* **WORK ITEM**: Of all the lines in the records below, copy only those that contain the string "local".

━━━━━ RECORDS

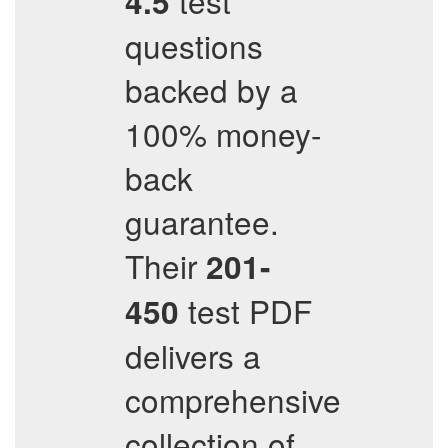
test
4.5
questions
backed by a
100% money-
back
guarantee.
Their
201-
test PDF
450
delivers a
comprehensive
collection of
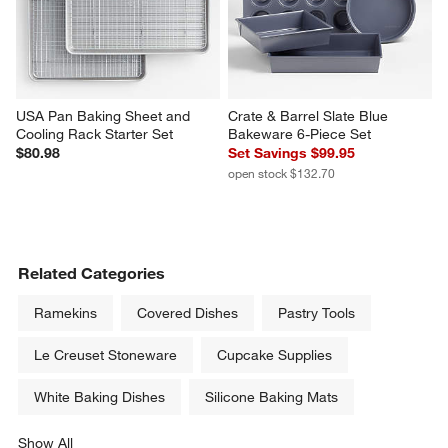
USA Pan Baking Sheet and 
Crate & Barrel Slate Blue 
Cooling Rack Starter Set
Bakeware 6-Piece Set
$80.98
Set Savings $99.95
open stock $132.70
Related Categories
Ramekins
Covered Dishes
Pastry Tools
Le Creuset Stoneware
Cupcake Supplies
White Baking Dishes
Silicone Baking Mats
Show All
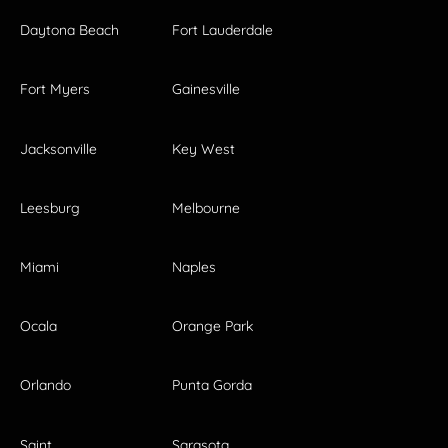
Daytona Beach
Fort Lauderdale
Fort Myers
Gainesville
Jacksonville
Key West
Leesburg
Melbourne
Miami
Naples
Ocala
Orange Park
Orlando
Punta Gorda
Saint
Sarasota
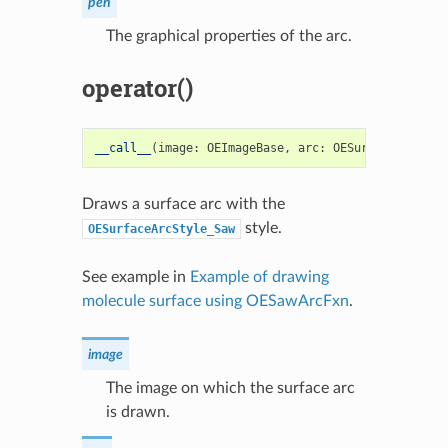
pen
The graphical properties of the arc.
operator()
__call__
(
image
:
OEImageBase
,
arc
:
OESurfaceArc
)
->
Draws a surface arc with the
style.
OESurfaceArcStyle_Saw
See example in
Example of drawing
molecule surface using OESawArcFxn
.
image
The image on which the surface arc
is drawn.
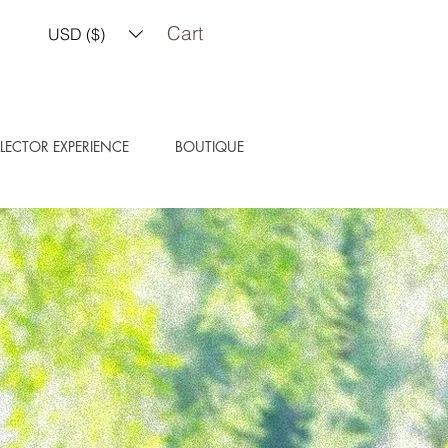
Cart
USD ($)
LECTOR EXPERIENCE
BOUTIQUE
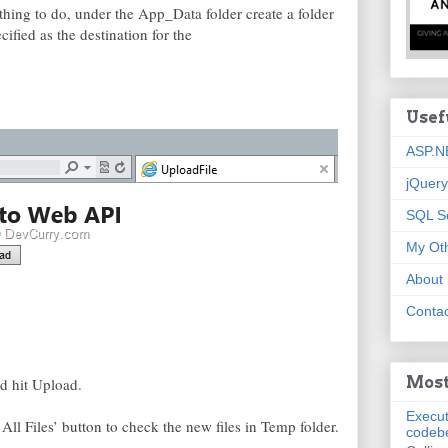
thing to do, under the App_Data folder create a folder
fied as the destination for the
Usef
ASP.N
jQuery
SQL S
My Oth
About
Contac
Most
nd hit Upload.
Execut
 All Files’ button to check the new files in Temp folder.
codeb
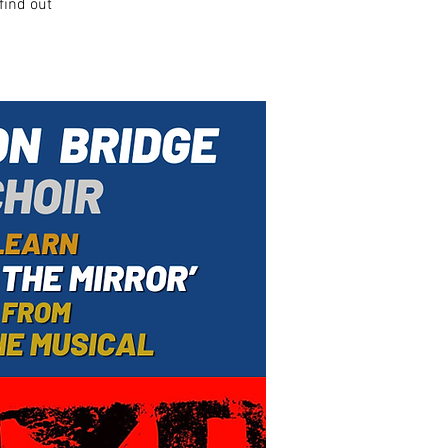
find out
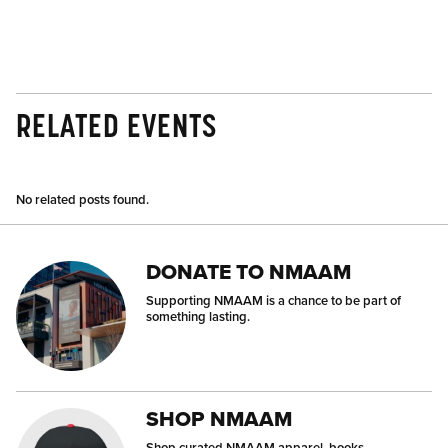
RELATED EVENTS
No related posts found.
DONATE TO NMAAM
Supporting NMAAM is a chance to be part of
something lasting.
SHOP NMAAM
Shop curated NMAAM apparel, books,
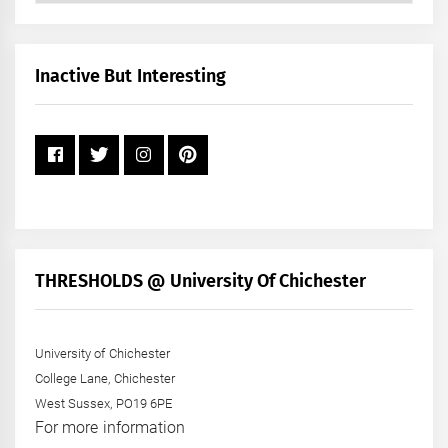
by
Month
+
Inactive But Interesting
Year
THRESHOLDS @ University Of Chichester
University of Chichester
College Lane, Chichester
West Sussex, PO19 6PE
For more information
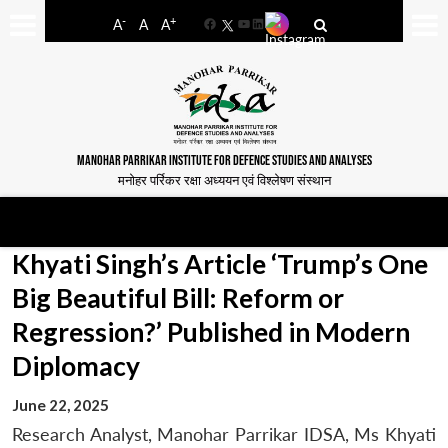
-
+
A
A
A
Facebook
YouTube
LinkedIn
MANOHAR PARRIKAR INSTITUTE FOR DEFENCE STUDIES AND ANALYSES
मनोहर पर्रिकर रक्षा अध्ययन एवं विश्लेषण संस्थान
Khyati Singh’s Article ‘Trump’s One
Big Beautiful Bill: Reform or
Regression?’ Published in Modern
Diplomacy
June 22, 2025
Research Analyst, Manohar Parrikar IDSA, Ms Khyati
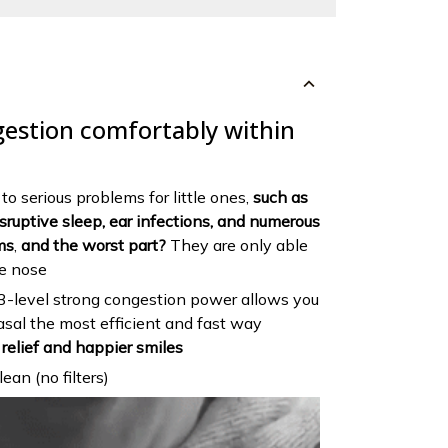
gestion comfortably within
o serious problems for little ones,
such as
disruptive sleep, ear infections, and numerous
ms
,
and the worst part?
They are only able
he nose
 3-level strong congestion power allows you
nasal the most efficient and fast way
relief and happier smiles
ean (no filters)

━━━━━━━━━━
━━━━━ RECORDS

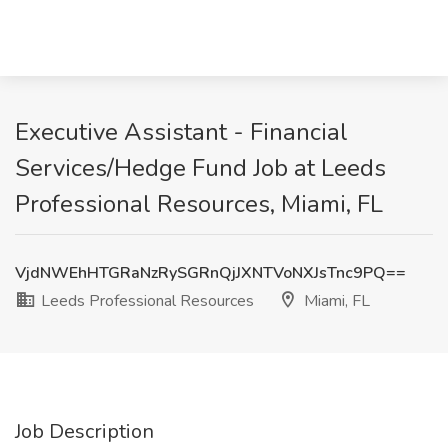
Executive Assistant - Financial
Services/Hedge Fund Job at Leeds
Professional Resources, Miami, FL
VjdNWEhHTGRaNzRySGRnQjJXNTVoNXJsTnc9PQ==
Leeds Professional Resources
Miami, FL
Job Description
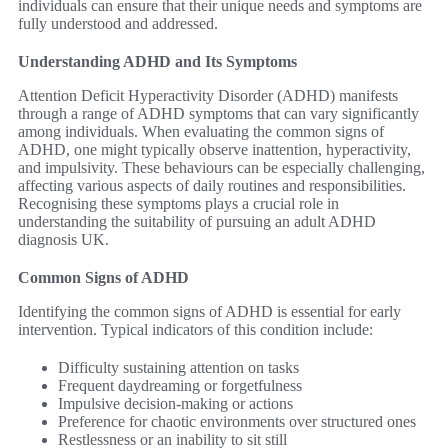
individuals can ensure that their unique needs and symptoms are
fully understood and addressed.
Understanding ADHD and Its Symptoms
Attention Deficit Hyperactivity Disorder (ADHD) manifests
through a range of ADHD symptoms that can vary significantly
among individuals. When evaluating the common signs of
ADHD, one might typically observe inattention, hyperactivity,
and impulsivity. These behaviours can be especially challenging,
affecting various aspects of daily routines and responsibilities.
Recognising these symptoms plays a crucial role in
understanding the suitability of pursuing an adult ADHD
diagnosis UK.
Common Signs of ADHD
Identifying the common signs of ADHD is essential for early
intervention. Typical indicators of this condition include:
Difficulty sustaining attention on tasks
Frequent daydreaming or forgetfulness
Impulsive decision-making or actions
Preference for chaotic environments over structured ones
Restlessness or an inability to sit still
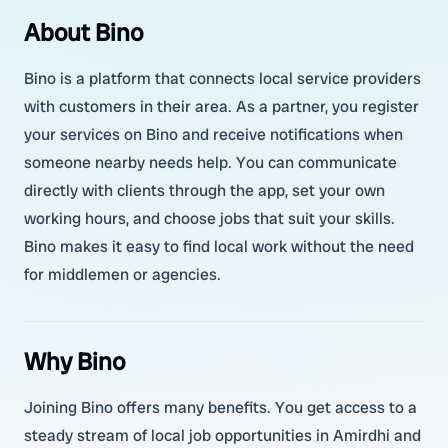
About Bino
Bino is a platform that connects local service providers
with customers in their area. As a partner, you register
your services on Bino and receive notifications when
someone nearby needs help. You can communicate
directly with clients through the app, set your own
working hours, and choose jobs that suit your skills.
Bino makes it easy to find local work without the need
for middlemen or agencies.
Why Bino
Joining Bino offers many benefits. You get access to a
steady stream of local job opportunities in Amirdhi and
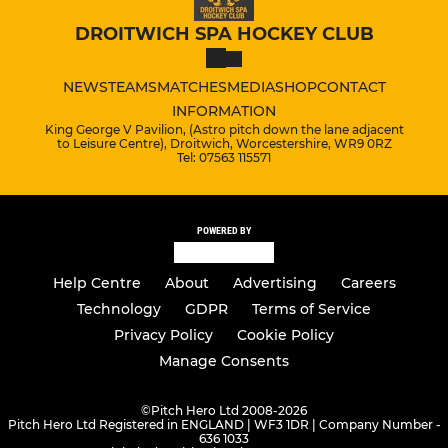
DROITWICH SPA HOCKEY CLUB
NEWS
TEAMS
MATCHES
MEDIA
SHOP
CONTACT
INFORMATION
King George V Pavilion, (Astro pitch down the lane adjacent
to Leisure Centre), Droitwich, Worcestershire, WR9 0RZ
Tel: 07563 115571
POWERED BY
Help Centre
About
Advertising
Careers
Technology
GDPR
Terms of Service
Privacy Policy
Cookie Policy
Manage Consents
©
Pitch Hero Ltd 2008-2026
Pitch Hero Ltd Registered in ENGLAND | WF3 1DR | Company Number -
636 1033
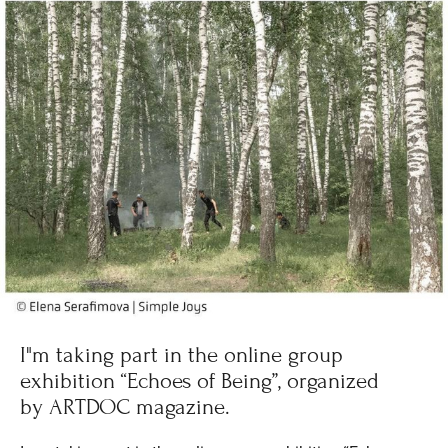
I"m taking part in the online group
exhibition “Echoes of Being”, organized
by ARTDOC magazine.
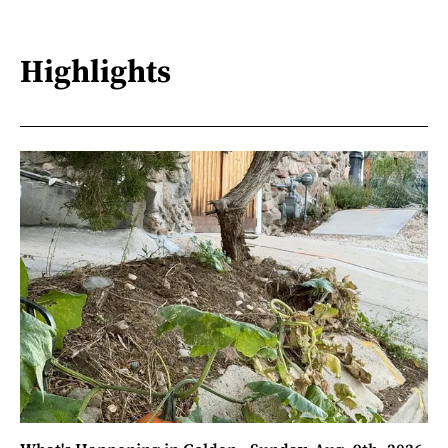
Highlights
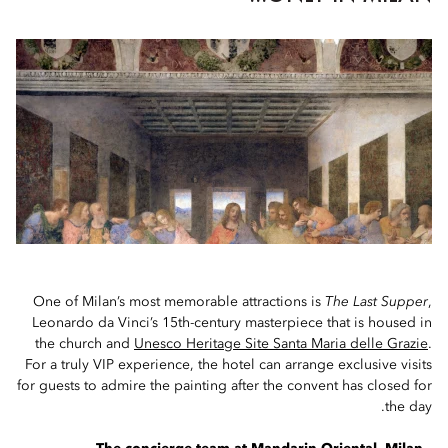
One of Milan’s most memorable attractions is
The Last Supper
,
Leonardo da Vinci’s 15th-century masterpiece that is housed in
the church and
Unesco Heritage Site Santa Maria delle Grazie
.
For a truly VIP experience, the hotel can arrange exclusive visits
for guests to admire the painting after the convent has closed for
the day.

━━━━━━━━━━
━━━━━ RECORDS

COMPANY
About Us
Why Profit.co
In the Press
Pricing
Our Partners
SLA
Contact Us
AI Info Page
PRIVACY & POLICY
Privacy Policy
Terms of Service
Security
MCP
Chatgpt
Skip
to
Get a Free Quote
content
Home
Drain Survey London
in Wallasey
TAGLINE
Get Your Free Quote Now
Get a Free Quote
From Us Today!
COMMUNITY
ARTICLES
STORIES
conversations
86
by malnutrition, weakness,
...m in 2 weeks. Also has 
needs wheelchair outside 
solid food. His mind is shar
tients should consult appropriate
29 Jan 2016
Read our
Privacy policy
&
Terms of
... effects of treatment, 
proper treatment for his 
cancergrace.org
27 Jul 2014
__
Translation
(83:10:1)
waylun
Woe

━━━━━━━━━━

* **THE COMPLETED TASK**:
Bino is a platform that connects local service providers
Bino makes it easy to find local work without the need
steady stream of local job opportunities in Amirdhi and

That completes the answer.